Jesus permanece conosco até o fim dos tempos. Comentário de Consuelo Vélez

Ascensão de Cristo, de Rembrandt (Foto: Domínio Público)

14 Mai 2026

Os discípulos não podem permanecer apenas se alegrando com o aparecimento de Jesus, mas devem se sentir comprometidos em cumprir a tarefa que agora está em suas mãos.

A tarefa, portanto, é fazer discípulos de todas as nações.

O Jesus do Evangelho de Mateus não ascende aos céus, mas permanece conosco até o fim dos tempos.

O comentário é de Consuelo Vélez, teóloga colombiana, publicado por Religión Digital, 12-05-2026.

Eis o comentário.

Os onze discípulos foram para a Galileia, para o monte que Jesus lhes havia indicado. Quando o viram, o adoraram; mas alguns duvidaram. Então Jesus aproximou-se deles e disse: “Toda a autoridade me foi dada no céu e na terra. Portanto, vão e façam discípulos de todas as nações, batizando-os em nome do Pai e do Filho e do Espírito Santo, ensinando-os a obedecer a tudo o que eu lhes ordenei. E eu estarei sempre com vocês, até o fim dos tempos” (Mateus 28,16-20)
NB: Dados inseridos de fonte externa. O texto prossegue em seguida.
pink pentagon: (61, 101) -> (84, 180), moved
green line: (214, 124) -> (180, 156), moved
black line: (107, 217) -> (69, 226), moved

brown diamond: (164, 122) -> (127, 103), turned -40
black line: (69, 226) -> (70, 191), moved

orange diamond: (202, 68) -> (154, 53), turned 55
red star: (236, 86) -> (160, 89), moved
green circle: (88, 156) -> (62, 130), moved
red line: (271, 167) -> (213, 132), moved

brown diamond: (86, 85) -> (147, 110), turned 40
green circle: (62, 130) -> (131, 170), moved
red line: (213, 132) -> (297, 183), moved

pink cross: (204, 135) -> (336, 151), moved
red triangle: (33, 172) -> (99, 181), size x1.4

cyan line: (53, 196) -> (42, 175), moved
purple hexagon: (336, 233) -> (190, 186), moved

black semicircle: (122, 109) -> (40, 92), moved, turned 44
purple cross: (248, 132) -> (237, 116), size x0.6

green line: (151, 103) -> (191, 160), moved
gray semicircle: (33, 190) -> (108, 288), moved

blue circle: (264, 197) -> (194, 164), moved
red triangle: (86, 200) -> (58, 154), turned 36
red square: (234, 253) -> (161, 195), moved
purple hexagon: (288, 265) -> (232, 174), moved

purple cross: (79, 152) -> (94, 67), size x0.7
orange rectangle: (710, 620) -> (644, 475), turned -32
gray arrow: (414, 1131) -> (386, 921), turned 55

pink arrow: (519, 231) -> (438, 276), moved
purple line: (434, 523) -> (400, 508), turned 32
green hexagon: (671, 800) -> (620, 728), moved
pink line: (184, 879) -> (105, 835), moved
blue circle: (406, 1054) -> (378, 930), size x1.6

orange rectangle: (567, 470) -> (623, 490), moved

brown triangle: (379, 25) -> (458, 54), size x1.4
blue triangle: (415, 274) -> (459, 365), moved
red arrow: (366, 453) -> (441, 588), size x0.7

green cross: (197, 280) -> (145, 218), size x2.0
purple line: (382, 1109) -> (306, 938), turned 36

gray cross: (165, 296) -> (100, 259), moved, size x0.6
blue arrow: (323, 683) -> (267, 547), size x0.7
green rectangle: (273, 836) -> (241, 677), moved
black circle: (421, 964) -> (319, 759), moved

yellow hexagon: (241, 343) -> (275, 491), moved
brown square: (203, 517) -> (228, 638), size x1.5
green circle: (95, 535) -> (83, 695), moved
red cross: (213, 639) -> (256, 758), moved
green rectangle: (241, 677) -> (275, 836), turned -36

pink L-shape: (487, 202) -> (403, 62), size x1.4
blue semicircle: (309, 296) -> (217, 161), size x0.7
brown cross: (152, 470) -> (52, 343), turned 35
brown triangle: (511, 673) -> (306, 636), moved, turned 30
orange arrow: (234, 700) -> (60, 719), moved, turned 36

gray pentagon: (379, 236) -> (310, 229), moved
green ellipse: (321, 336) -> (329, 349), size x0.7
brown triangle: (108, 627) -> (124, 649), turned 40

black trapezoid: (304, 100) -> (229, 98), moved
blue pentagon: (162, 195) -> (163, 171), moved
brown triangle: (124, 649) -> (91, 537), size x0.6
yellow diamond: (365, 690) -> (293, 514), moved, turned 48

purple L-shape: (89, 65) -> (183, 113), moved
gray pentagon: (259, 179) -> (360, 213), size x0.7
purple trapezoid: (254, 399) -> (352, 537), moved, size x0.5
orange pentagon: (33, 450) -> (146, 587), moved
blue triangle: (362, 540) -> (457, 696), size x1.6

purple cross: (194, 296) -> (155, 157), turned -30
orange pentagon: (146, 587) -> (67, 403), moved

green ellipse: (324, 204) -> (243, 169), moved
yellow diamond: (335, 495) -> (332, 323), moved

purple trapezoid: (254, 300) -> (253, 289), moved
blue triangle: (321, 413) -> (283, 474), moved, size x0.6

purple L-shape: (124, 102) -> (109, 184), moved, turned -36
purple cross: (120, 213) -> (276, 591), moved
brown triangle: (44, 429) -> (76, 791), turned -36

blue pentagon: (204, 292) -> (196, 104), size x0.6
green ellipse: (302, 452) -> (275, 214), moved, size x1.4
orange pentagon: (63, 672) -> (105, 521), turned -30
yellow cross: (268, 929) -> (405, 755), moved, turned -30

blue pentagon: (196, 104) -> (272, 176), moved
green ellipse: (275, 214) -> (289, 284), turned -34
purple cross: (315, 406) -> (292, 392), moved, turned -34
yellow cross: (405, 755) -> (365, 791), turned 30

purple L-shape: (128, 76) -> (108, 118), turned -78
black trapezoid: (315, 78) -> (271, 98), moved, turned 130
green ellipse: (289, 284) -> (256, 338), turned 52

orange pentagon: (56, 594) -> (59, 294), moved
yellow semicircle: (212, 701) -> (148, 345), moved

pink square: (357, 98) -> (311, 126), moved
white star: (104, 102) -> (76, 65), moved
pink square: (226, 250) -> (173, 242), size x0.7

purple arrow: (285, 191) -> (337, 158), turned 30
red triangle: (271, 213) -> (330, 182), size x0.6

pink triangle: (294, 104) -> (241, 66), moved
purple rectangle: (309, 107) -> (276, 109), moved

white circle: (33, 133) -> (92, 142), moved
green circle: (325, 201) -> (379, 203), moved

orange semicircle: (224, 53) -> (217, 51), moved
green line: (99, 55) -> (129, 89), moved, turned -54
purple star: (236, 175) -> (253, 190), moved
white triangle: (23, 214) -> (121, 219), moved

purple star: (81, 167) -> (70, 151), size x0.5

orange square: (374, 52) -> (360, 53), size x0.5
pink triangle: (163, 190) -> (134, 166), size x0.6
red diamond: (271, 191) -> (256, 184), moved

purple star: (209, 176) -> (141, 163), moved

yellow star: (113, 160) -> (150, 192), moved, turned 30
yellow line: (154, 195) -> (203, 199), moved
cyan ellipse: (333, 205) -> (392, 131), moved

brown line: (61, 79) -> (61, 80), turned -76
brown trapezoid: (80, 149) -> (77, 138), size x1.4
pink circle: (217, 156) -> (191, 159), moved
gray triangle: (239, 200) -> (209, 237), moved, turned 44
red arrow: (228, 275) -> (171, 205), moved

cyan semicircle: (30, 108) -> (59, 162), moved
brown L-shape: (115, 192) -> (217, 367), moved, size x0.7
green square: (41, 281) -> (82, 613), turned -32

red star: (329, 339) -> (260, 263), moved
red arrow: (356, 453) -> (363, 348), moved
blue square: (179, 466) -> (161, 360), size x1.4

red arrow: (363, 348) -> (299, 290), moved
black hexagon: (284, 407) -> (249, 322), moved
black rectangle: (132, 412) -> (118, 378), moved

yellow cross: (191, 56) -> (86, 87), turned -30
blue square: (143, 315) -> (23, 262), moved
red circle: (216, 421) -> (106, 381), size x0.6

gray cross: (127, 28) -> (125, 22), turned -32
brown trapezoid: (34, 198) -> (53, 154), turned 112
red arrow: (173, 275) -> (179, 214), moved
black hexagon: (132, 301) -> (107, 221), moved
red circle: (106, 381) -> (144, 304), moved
Hoje celebramos a Festa da Ascensão de Jesus. A obra de Lucas, composta pelo Evangelho e pelo Livro dos Atos dos Apóstolos, testemunha este evento. O Evangelho de Lucas conclui dizendo que Jesus foi elevado ao céu (Lc 24,51), e o Livro dos Atos dos Apóstolos começa narrando que Jesus foi elevado à presença dos apóstolos e uma nuvem o encobriu da vista deles (At 1,8). É precisamente esta passagem dos Atos dos Apóstolos que é proposta para a liturgia de hoje como primeira leitura.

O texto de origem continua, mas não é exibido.